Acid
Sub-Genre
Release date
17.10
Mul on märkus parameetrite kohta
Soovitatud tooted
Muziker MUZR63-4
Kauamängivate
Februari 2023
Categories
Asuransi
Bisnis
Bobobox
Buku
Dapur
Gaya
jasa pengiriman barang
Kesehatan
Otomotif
──────────────────────────────
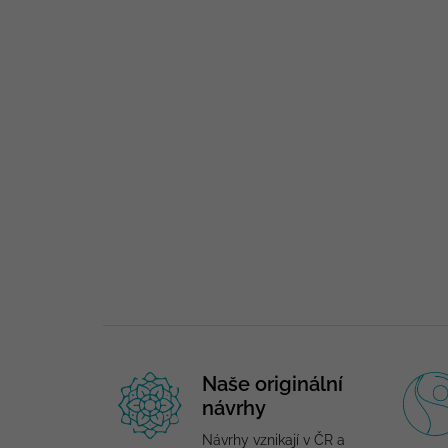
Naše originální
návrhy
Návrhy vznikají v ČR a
──────────────────────────────
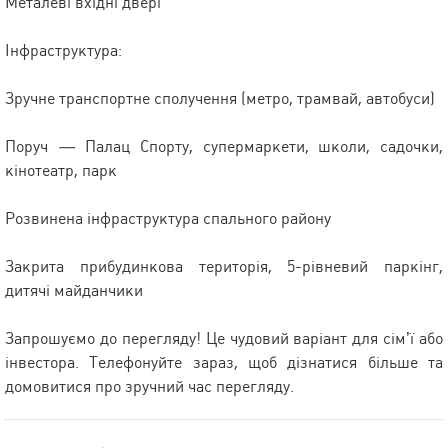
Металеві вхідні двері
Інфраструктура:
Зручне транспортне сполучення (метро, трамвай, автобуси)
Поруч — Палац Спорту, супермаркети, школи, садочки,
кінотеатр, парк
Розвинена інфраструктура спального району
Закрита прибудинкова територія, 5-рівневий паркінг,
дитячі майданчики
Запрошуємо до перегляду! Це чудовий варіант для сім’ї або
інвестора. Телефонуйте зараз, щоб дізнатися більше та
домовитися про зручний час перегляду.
──────────────────────────────
▶ **ASSIGNMENT**
Among the lines of the records, copy out each one that contains the word "перегляду".

▶ **TASK OUTPUT**
Запрошуємо до перегляду! Це чудовий варіант для сім’ї або
домовитися про зручний час перегляду.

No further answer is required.